OHE! OHE! Auch an seinem 200. Geburtstag bleibt Richard Wagner ein so kontroverser wie anregender Komponist: Sein „Ring des Nibelungen“ inspirierte selbst Schriftsteller von der Spätromantik bis heute, wie Neuerscheinungen von Elfriede Jelinek, Eckhard Henscheid und Élémir Bourges zeigen

Wagner feiern

■ Geburtstagskonzert: In Bayreuth, klar, gibt es am 22. Mai das offizielle Konzert zum Geburtstag. Christian Thielemann dirigiert ein Best-of aus den Opern des Meisters. Natürlich längst ausverkauft. Aber hinterher geht’s mit der Party weiter in der Bayreuther Stadthalle – „alle Wagnerbegeisterten“ sind eingeladen.

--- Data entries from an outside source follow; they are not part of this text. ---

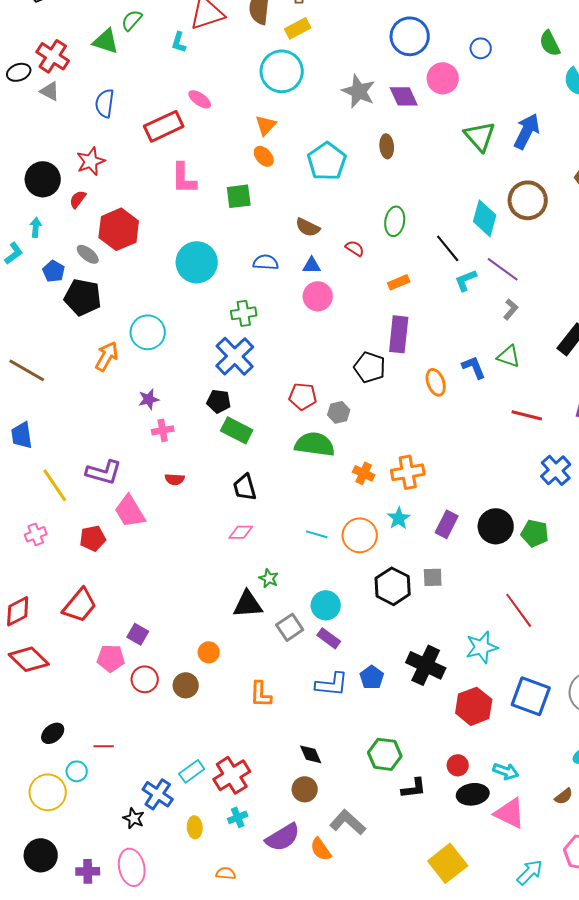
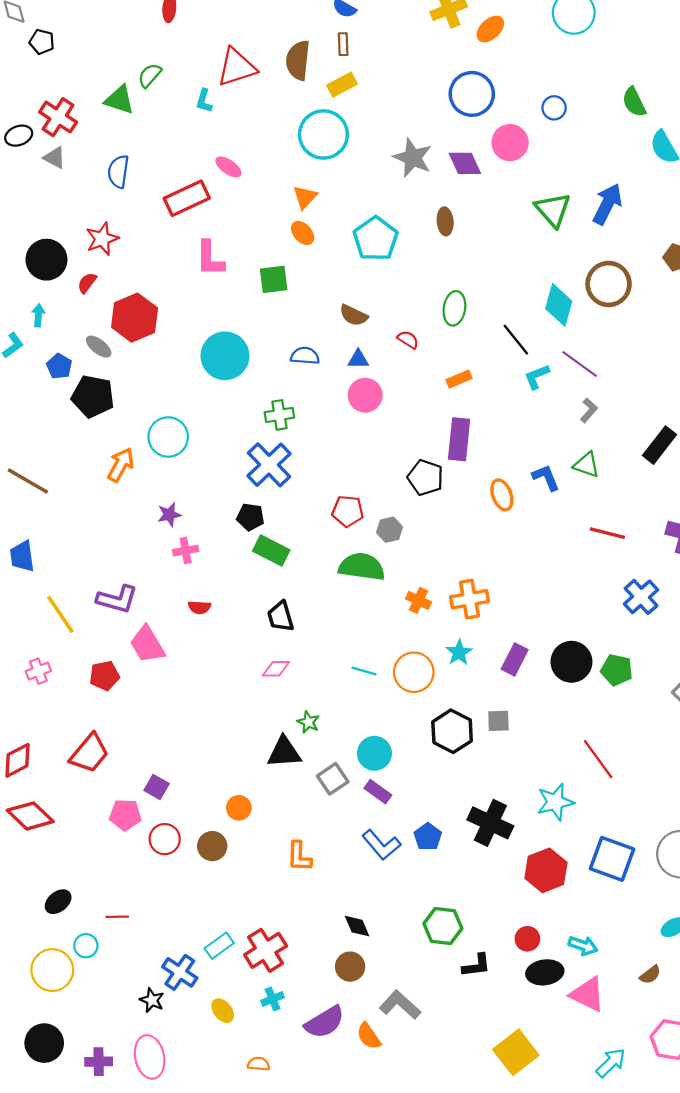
blue L-shape: (332, 684) -> (381, 845), turned 44
yellow ellipse: (195, 827) -> (223, 1011), turned -35

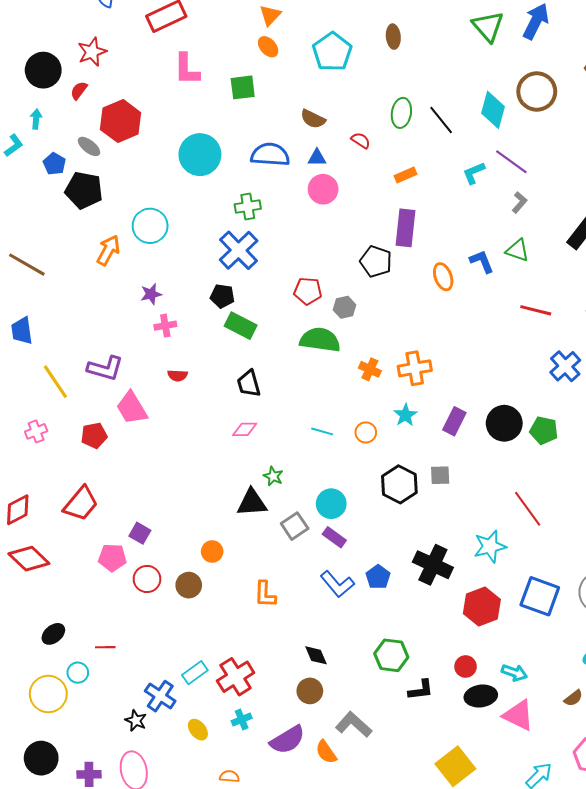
black line: (516, 340) -> (441, 120), moved
blue semicircle: (305, 356) -> (270, 155), size x1.5
orange circle: (414, 672) -> (366, 432), size x0.6

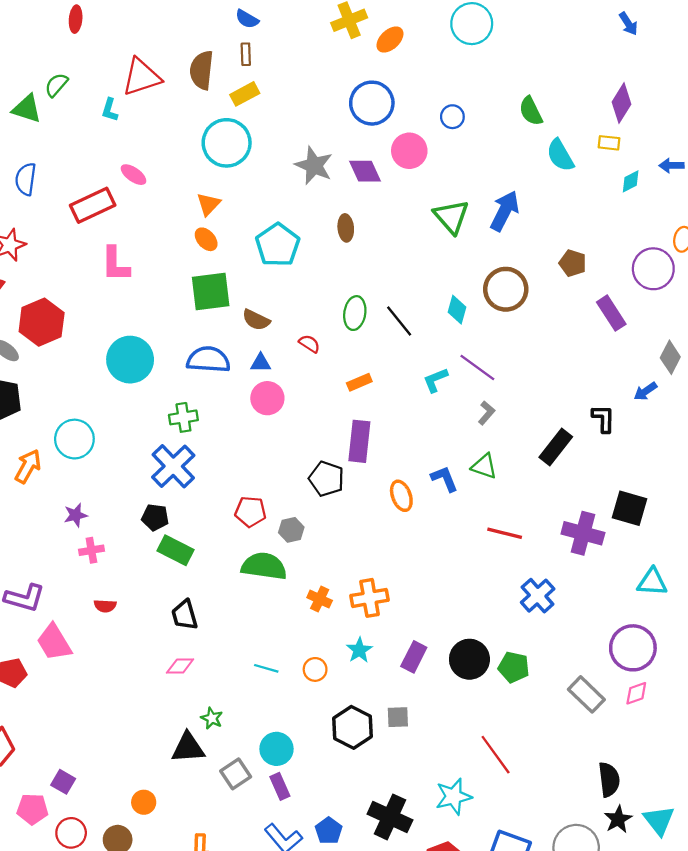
green square: (243, 87) -> (211, 291), moved, size x1.4
cyan diamond: (493, 110) -> (457, 310), size x0.7
purple rectangle: (334, 537) -> (280, 786), turned 30

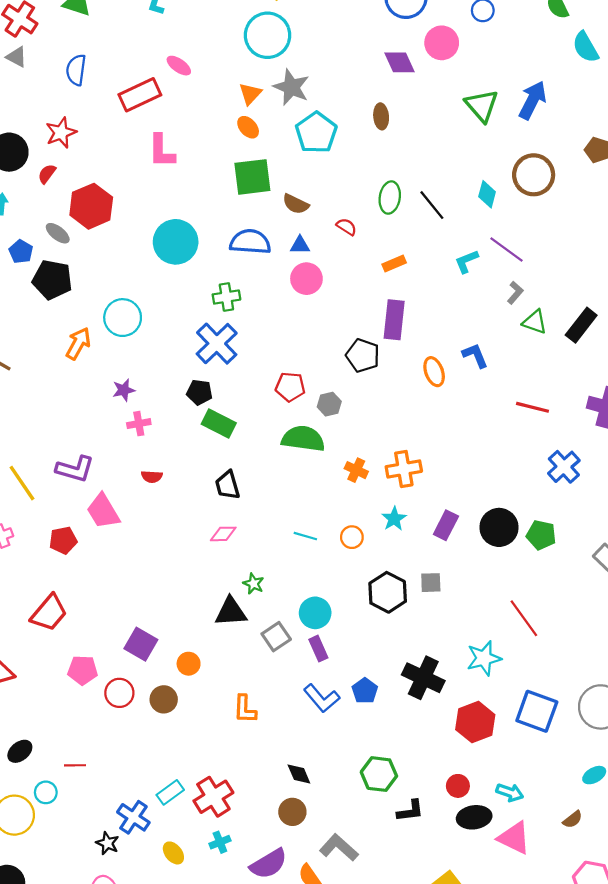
gray star: (314, 165) -> (291, 87), moved
green triangle: (484, 466) -> (535, 322), moved
purple square: (63, 782) -> (141, 644), moved, size x1.4

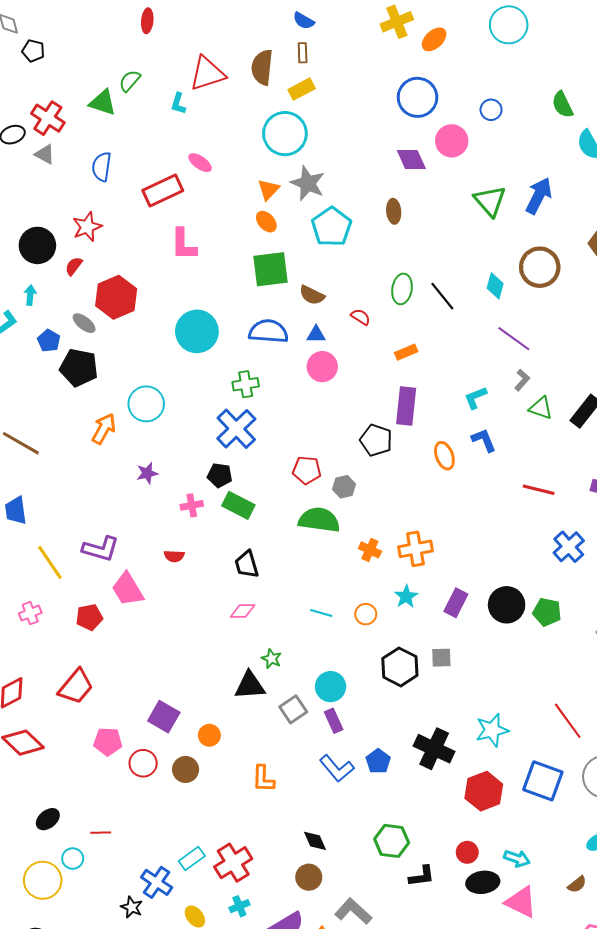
cyan L-shape: (467, 261) -> (476, 398), moved
pink cross: (139, 424) -> (192, 505), moved
red line: (524, 618) -> (568, 721), moved

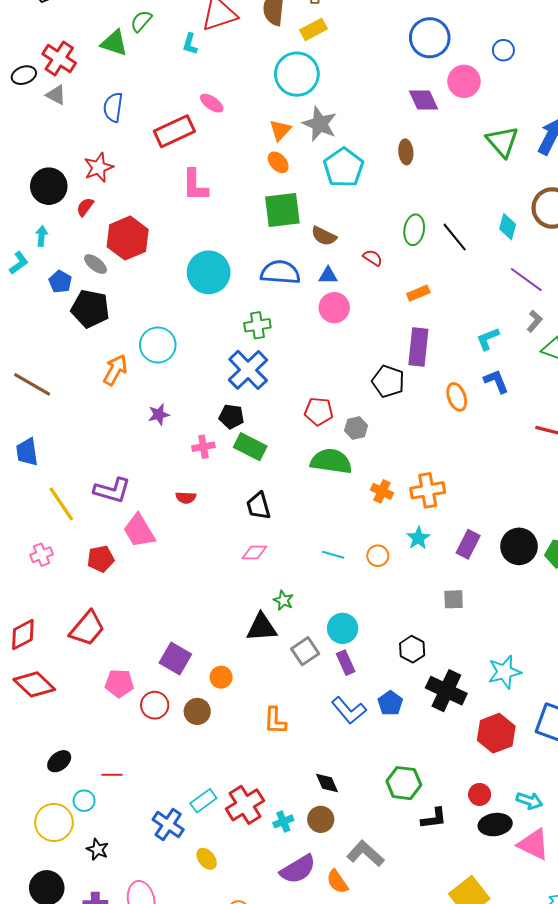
black hexagon: (400, 667) -> (412, 649), moved, size x0.7
cyan cross: (239, 906) -> (283, 821), moved
black star: (132, 907) -> (98, 849), moved

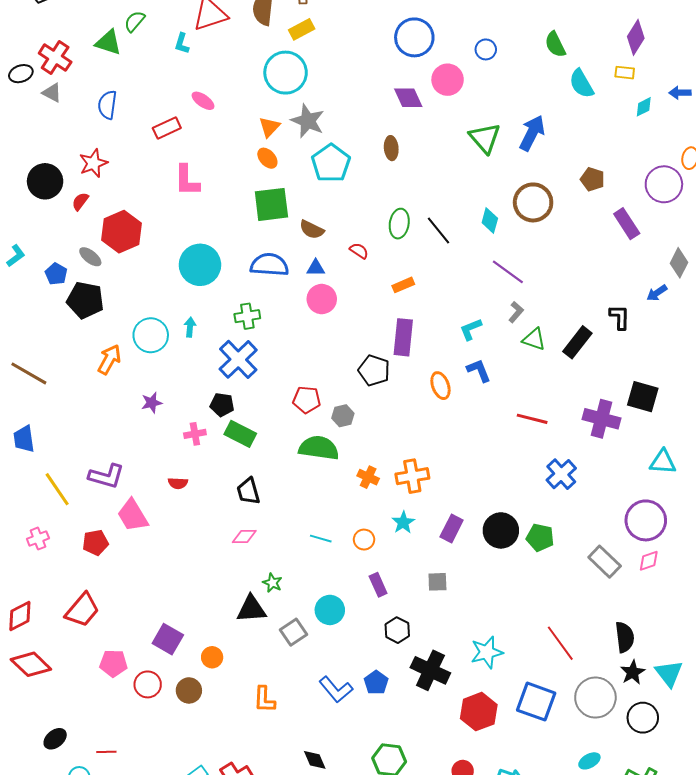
red rectangle: (174, 131) -> (167, 128), size x0.7
cyan arrow: (42, 236) -> (190, 327), moved
purple rectangle: (346, 663) -> (378, 585), moved

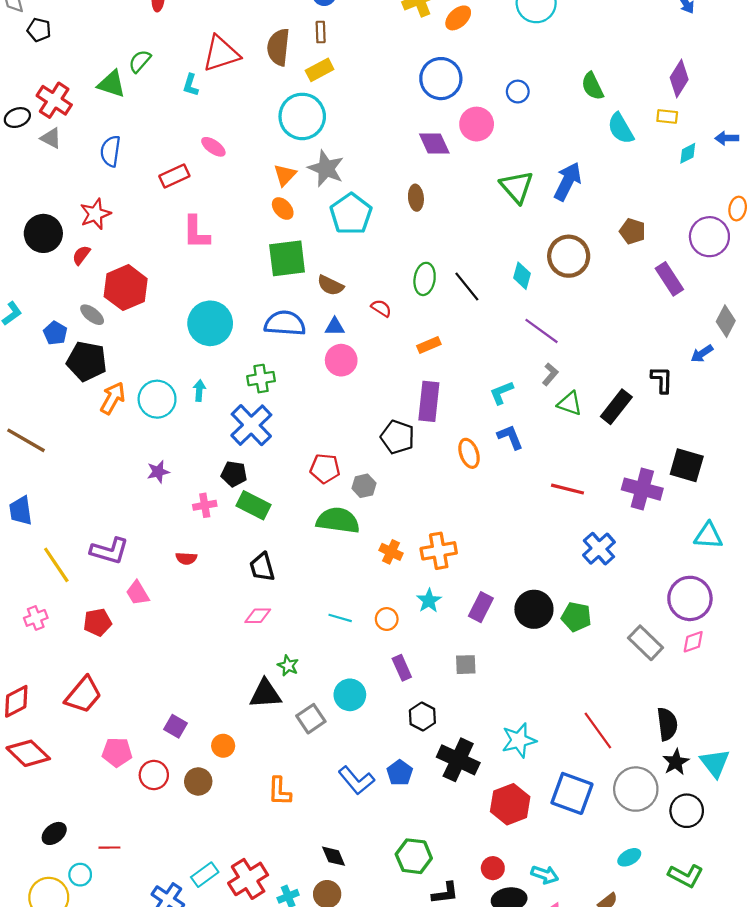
orange arrow: (109, 359) -> (113, 398), moved
pink trapezoid: (133, 515) -> (138, 593), size x0.7
purple square: (168, 639) -> (175, 726), size x0.7

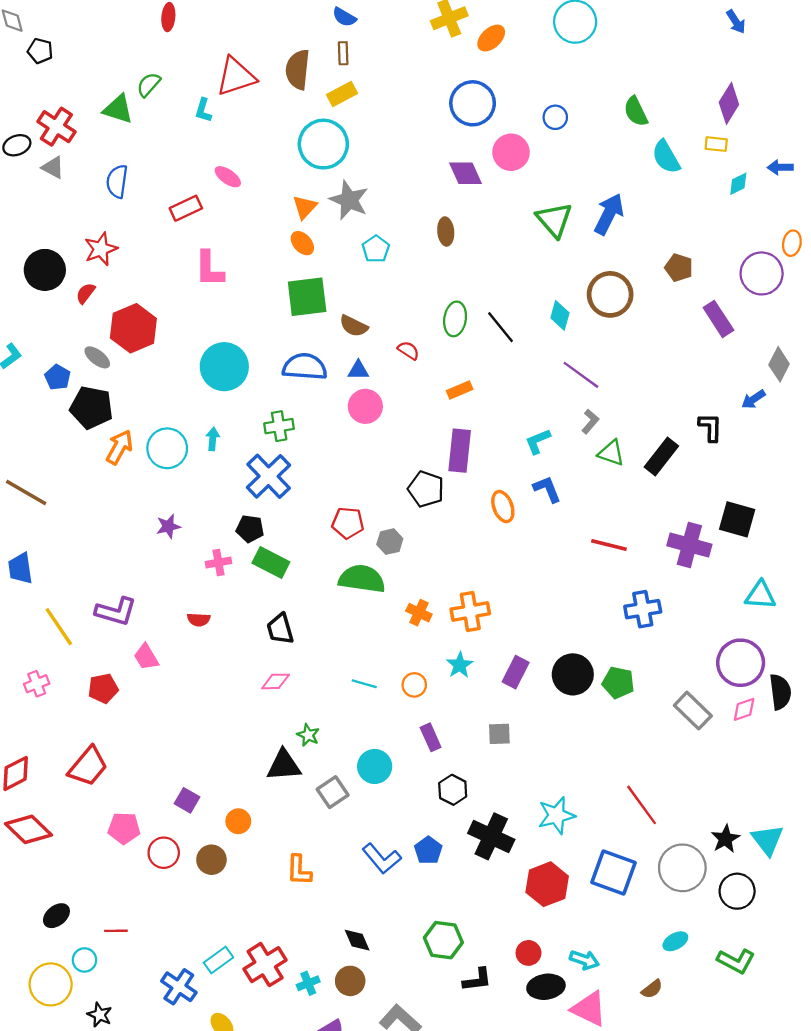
cyan pentagon: (351, 214) -> (376, 249), size x0.6
blue cross: (599, 549) -> (643, 609), turned 32
black semicircle: (667, 724) -> (780, 692), moved

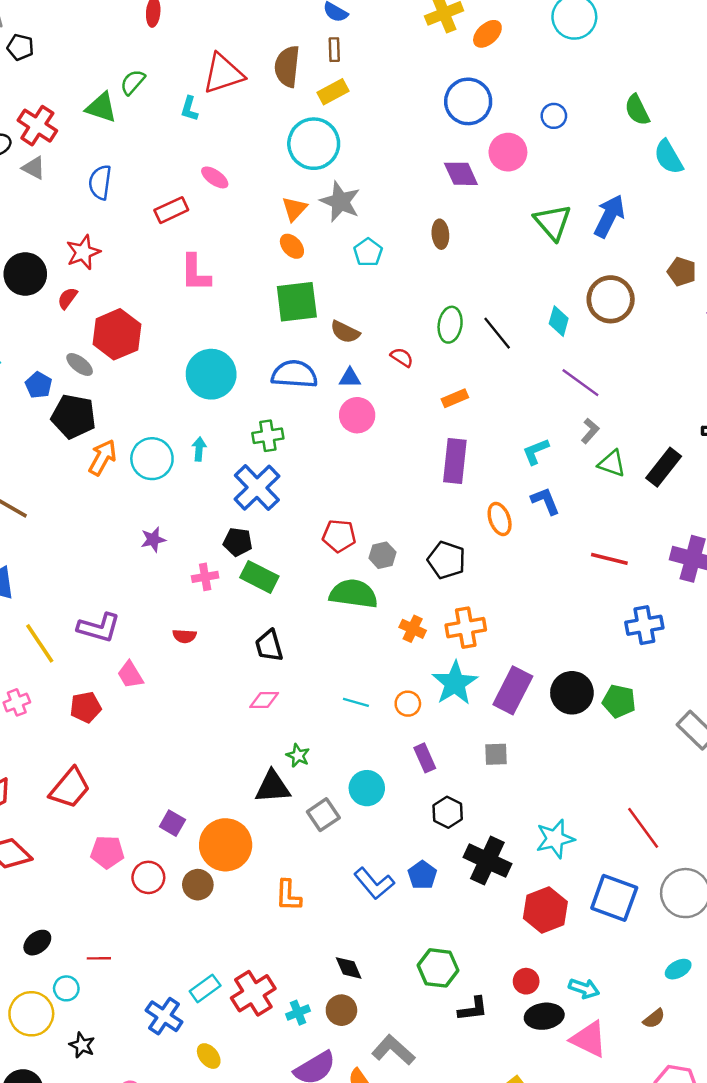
black pentagon: (426, 489) -> (446, 560), moved
cyan star: (460, 665) -> (455, 683), size x1.6
purple rectangle: (516, 672) -> (513, 690), size x1.4
orange circle: (238, 821) -> (226, 845), size x2.0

■ Geburtstagsausstellung: Natürlich kann man auch nach Leipzig fahren. Dort läuft im Stadtgeschichtlichen Museum zum Jubelfest die Ausstellung „Wagnerlust & Wagnerlast“. These: Der „Kunstegoist“ Wagner hat sich alles für seine Kreativität zunutze gemacht – politische Revolutionen, Gunst des Königs, auch seine Lieben und Beziehungen.

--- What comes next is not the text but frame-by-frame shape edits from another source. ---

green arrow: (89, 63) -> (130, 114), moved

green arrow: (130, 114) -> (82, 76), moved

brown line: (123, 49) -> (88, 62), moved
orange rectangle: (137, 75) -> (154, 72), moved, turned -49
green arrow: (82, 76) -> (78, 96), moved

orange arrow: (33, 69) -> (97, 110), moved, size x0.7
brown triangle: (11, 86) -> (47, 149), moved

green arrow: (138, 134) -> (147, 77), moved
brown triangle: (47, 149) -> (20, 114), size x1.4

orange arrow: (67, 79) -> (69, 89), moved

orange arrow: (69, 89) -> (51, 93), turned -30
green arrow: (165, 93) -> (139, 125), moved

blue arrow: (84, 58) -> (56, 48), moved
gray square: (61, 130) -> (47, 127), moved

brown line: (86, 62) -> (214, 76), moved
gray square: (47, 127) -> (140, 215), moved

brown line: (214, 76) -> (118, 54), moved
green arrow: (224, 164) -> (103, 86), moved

■ Geburtstagsblog: Und wem diese ganze Feierei plötzlich irgendwie zu deutsch vorkommt, der kann sich beim Goethe-Institut mit internationalen Perspektiven wieder neu orientieren. Unter blog.goethe.de/wagner/ findet man etwa die Comicserie zum „Fliegenden Holländer“ des neuseeländischen Künstlers Mat Tait oder eine Cumbiaversion des „Walkürenritts“ von der peruanischen Gruppe Chicha Libre mit Surfgitarre. Lustig!

VON TIM CASPAR BOEHME

Die heutige Finanzkrise hätte Richard Wagner vermutlich gefallen. Nicht wegen des Elends, das sie über so viele Menschen bringt, sondern weil sie zugleich eine Chance für Veränderung, für eine andere Welt bietet. Die wollte der Komponist, der am 22. Mai vor 200 Jahren geboren wurde, auch mit seiner Musik herbeiführen. Und selbst wenn er den Lauf der Welt weniger stark bestimmt haben mag, als er hoffte, hat er immerhin den Gang der Musikgeschichte deutlich geprägt.

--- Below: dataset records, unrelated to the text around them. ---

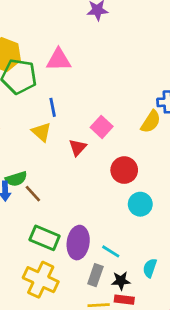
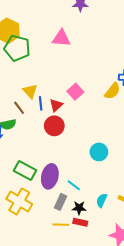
pink triangle: (59, 60) -> (61, 38), moved
blue line: (53, 107) -> (41, 103), moved
red circle: (124, 170) -> (54, 126), moved
brown line: (33, 194) -> (19, 108), moved

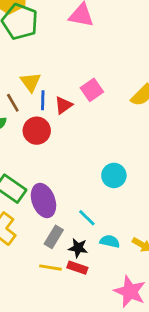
red circle: (54, 126) -> (37, 131), moved
purple ellipse: (50, 176) -> (43, 201), turned -40
cyan line: (74, 185) -> (87, 218), moved
cyan semicircle: (102, 200) -> (110, 241), turned 72

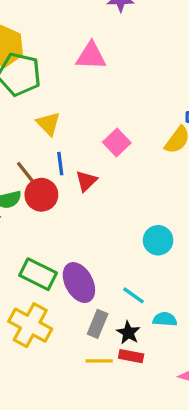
yellow triangle: (31, 82) -> (48, 124), moved
red triangle: (63, 105) -> (86, 181), moved
red circle: (37, 131) -> (41, 195), moved
black star: (78, 248) -> (128, 333), turned 30

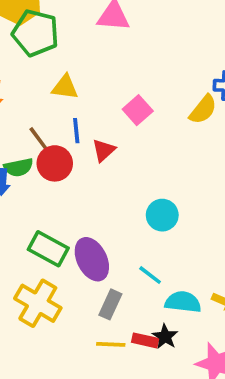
yellow triangle: (48, 124) -> (65, 87), turned -40
cyan circle: (158, 240) -> (162, 215), moved
cyan semicircle: (165, 319) -> (183, 302), size x1.4
black star: (128, 333) -> (165, 337), moved

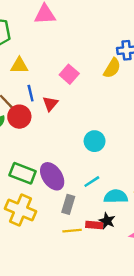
cyan line: (150, 275) -> (92, 182), turned -63

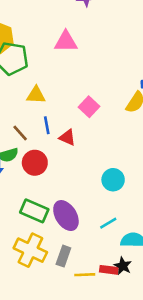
red triangle: (50, 104) -> (67, 137), turned -49
red circle: (19, 117) -> (35, 163), moved
gray rectangle: (68, 204) -> (63, 256), moved

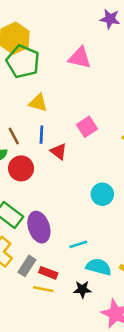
cyan circle: (113, 180) -> (102, 194), moved
black star: (123, 266) -> (82, 289), turned 30
red rectangle: (109, 270) -> (48, 273), moved

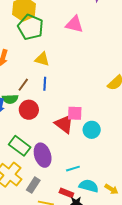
pink square: (87, 127) -> (75, 113), moved, turned 35
brown line: (14, 136) -> (23, 85), turned 64
red triangle: (59, 151) -> (64, 124), moved, size x1.5
red rectangle: (48, 273) -> (66, 193), moved

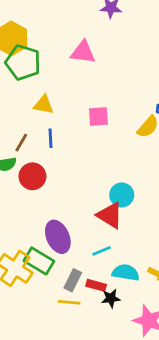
pink square: (75, 113) -> (98, 117), moved
red triangle: (64, 124) -> (110, 215), moved
green rectangle: (20, 146) -> (39, 261), moved
gray rectangle: (33, 185) -> (73, 280), moved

Auch in der Literatur hat Wagner, der in seinem eigenen Schreiben stark von Schriftstellern der Romantik beeinflusst war, schon unter seinen Zeitgenossen viele Bewunderer gehabt, Marcel Proust gehörte ebenso dazu wie ein kritisch-faszinierter Thomas Mann, des Weiteren zweifelhafte Persönlichkeiten wie der protofaschistische italienische Dichter Gabriele d’Annunzio. So polarisierend wie Wagners Kunst wirkte, kamen seine Anhänger ebenfalls aus stark entgegengesetzten Richtungen.

Der heute in Deutschland weitgehend vergessene französische Schriftsteller Élémir Bourges zählte im ausgehenden 19. Jahrhundert ebenfalls zu den Wagner-Begeisterten. Er ließ sich von dessen Musik zu seinem Debütroman „Götterdämmerung“ anregen, in dem der Komponist selbst zwei kurze Auftritte hat. Auch die titelgebende letzte Oper des „Ring des Nibelungen“-Zyklus erhält darin einen prominenten Platz. Der Roman, der bei seinem Erscheinen 1884 ein großer Erfolg war, liegt pünktlich zum Wagner-Jubiläum jetzt zum ersten Mal auf Deutsch vor.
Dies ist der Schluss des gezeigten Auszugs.